The images above show when you walk in the front door. Then looking from the back door towards the front. Next image shows the point cloud version. Finally, a closeup of the woodstove. After we left, I wondered if I should have taken measurements. No need to do that, however, with Autodesk ReCap because it has all that data from the scans. Sweet.
According to the site, several items in the cabin belonged to Theodore Roosevelt, including: "Roosevelt's traveling trunk sits in the bedroom and is inscribed with his initials. The large leather trunk traveled back and forth with him on the train from his home in New York City to the stop in Medora and would have held clothing and personal items."
There is also a common rocking chair that is believed to have been Roosevelt's. You can see it in several of the images.
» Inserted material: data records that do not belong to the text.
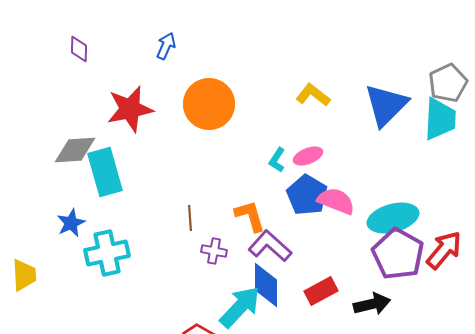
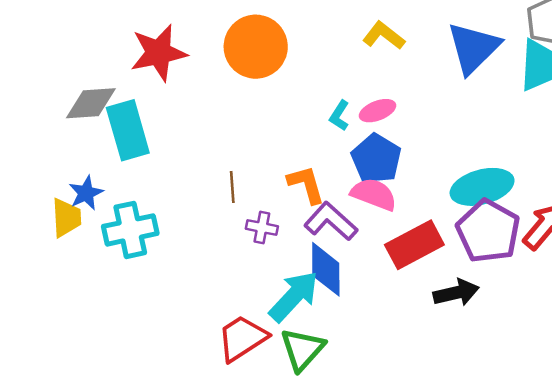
pink semicircle: (336, 201) -> (374, 194), moved
yellow trapezoid: (24, 275) -> (66, 218), moved
red rectangle: (321, 291) -> (414, 245), moved, size x1.4

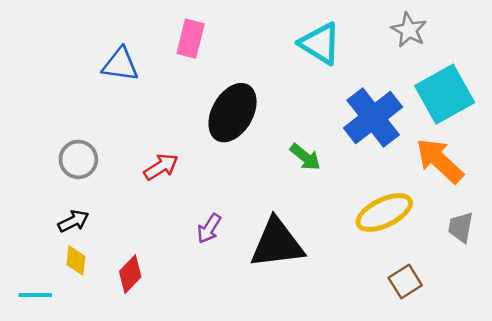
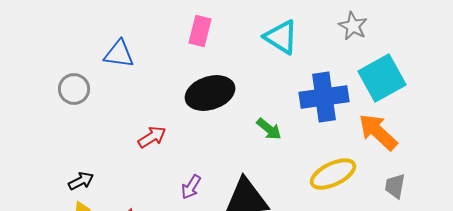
pink rectangle: (191, 39) -> (200, 31), moved
black ellipse: (233, 113) -> (210, 93), turned 42
blue cross: (373, 118) -> (324, 97), turned 30
gray circle: (78, 159) -> (74, 89), moved

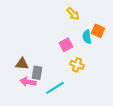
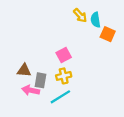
cyan semicircle: (87, 37) -> (96, 20), moved
pink square: (66, 45) -> (64, 55), moved
yellow cross: (77, 65) -> (64, 76), moved, turned -32

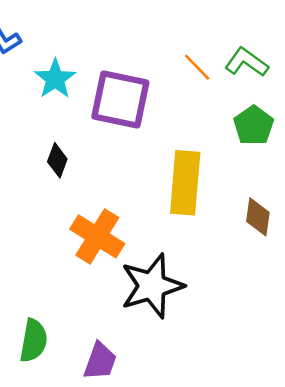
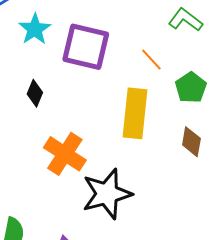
orange line: (197, 67) -> (151, 60), moved
green pentagon: (254, 125) -> (191, 88), moved

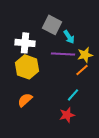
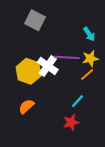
gray square: (52, 25) -> (35, 20), moved
cyan arrow: (69, 37) -> (89, 34), moved
white cross: (25, 43) -> (48, 66), moved, turned 30

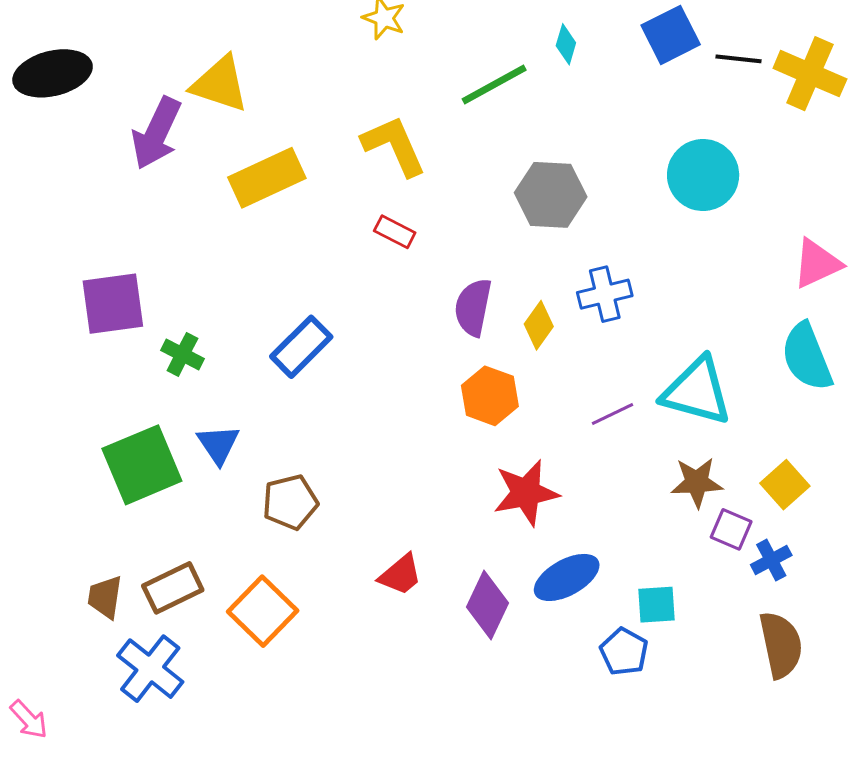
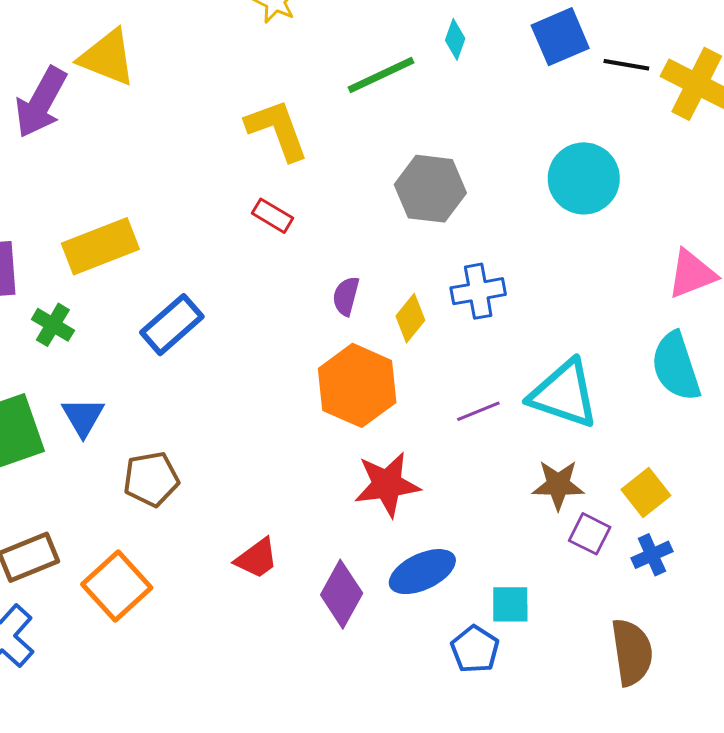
yellow rectangle: (267, 178) -> (100, 246), moved
purple semicircle: (473, 307) -> (346, 296), size x0.7
orange hexagon: (490, 396) -> (357, 385), size x1.4
blue cross: (771, 560) -> (652, 555), moved

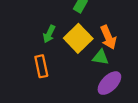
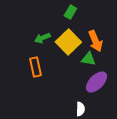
green arrow: (49, 34) -> (42, 38), turned 42

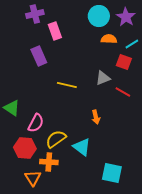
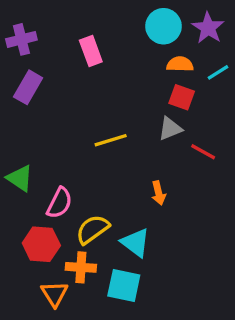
purple cross: (35, 14) -> (21, 39), moved
purple rectangle: (39, 56) -> (28, 87), moved, turned 54
red square: (124, 62) -> (182, 97), moved
yellow line: (67, 85) -> (111, 140), turned -30
cyan square: (112, 173) -> (124, 286), moved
Rocking chairs were his favorite piece of furniture, and Roosevelt once wrote, "What true American does not enjoy a rocking-chair?"
Second place we visited and scanned: The Medora Musical has a western-style musical show dedicated to the legacy of America's 26th President, Theodore Roosevelt. This 2,900-seat amphitheatre, overlooks the Little Missouri River Valley, and features some historic looking buildings as the stage/set. There's plenty of food if you come for the Pitchfork Steak Fondue before the show.
So we asked the manager if we could 3D scan the "Medora Musical" town and, as you can see here in the video, he said yes. We captured the scene with a FARO scanner and processed it in Autodesk ReCap software. We have a couple of powerful HP computers on loan to us and the ZBook laptop zipped through these large scan files with ease. Thanks HP! I'm working on a short review-type post to give you some of the specs and details, so if you process video or 3D animations you'll want to stay tuned.
We're not 3D pros yet, but we're learning fast! What you see in this short video is the scan data -- both in the pretty photographic aspects, then the point cloud-ish version where it isn't as crisp. But you can toggle back and forth, as needed. I'm eager to show you some of the photogrammetry versions we're doing via 123D Catch as well as the ReCap Pro software.
Thanks again for reading and for keeping the comments and requests coming!